By a MetNews Staff Writer


The California Supreme Court has left standing a ruling that prominent litigator Martin Singer cannot be sued on allegations he threatened to expose a potential defendant’s sexual liaisons with an unnamed retired judge if the defendant did not settle a dispute with Singer’s client.

The justices, by a vote of 5-1 taken at Wednesday’s conference in San Francisco, denied plaintiff Michael Malin’s petition for review of Malin v. Singer (2013) 217 Cal.App.4th 1283. Justice Joyce L. Kennard voted to grant review, while Justice Kathryn M. Werdegar was absent and did not participate.

Chief Justice Tani Cantil-Sakauye was joined by Justices Ming Chin, Marvin Baxter, Carol Corrigan and Goodwin Liu in voting not to hear the case.

Div. Four of this district’s Court of Appeal, in an opinion by Justice Stephen Suzukawa, ruled that Malin’s suit was barred by the anti-SLAPP law. The panel reversed Los Angeles Superior Court Judge Mary Strobel’s ruling that the plaintiff had presented sufficient evidence of “extortion as a matter of law” to survive an anti-SLAPP motion.

Singer, who has been described in the press as a “pitbull” litigator and whose clients have included former Gov. Arnold Schwarzenegger—who was accused of molesting women he worked with in the film industry before entering politics—was sued along with his client, Shereene Arazm. Arazm was identified in the complaint as a general partner in a company owning restaurants and nightclubs, along with Malin and Lonnie Moore.

Malin alleged that he and Moore were falsely accused by Arazm and Singer of misappropriating assets, and that Singer tried to extort him by sending a demand letter that warned that his client “intends to file the enclosed lawsuit against you, Lonnie Moore, and various business entities that you and Mr. Moore control.”

The letter went on to include additional allegations of wrongdoing, and to warn that:

“Because Mr. Moore has also received a copy of the enclosed lawsuit, I have deliberately left blank spaces in portions of the Complaint dealing with your using company resources to arrange sexual liaisons with older men such as ‘Uncle Jerry,’ Judge [name redacted in the opinion], a/k/a ‘Dad’ (see enclosed photo), and many others. When the Complaint is filed with the Los Angeles Superior Court, there will be no blanks in the pleading.”

A photograph of the judge and a copy of the draft complaint were enclosed, the Court of Appeal explained in its opinion.

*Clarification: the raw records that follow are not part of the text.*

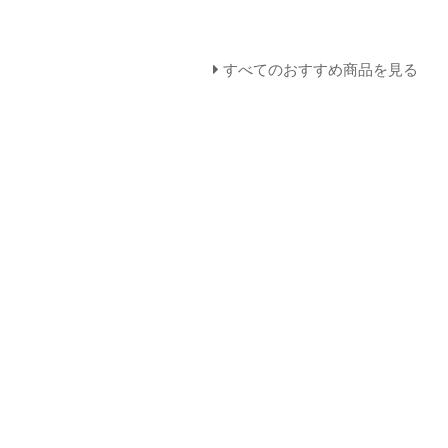
すべてのおすすめ商品を見る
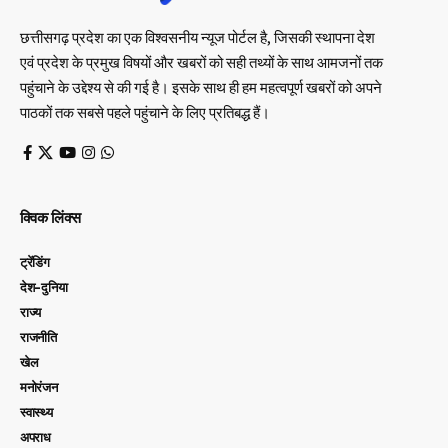
छत्तीसगढ़ प्रदेश का एक विश्वसनीय न्यूज पोर्टल है, जिसकी स्थापना देश
एवं प्रदेश के प्रमुख विषयों और खबरों को सही तथ्यों के साथ आमजनों तक
पहुंचाने के उद्देश्य से की गई है। इसके साथ ही हम महत्वपूर्ण खबरों को अपने
पाठकों तक सबसे पहले पहुंचाने के लिए प्रतिबद्ध हैं।
क्विक लिंक्स
ट्रेंडिंग
देश-दुनिया
राज्य
राजनीति
खेल
मनोरंजन
स्वास्थ्य
अपराध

Justice Steven Suzukawa, writing for the Court of Appeal, distinguished two prior Court of Appeal cases holding that attorney demand letters were extortionate and therefore did not constitute protected activity for purposes of the statute.

The justice wrote:

“There are two problems with Malin’s argument. First, the ‘secret’ that would allegedly expose him and others to disgrace was inextricably tied to Arazm’s pending complaint. The demand letter accused Malin of embezzling money and simply informed him that Arazm knew how he had spent those funds. There is no doubt the demand letter could have appropriately noted that the filing of the complaint would disclose Malin had spent stolen monies on a car or a villa, if that had been the case. The fact that the funds were allegedly used for a more provocative purpose does not make the threatened disclosure of that purpose during litigation extortion. We cannot conclude that the exposure of Malin’s alleged activities would subject him to any more disgrace than the claim that he was an embezzler.

Second, to the extent that Malin contends the threatened disclosure of secrets affecting a third party, his alleged sexual partner, necessarily constitutes extortion, he is mistaken.”

Under Penal Code Sec. 519, the jurist explained, a threat to expose a third party’s secret in order to obtain money from the target is not extortion unless the third party is a relative of the target or a member of his family.

The justice went on to say that the extortion claim is barred by the litigation privilege. The appellate court’s decision leaves intact the plaintiff’s claims for violation of civil rights and infliction of mental distress, based on wiretapping, which the trial and appellate courts agreed does not constitute protected activity.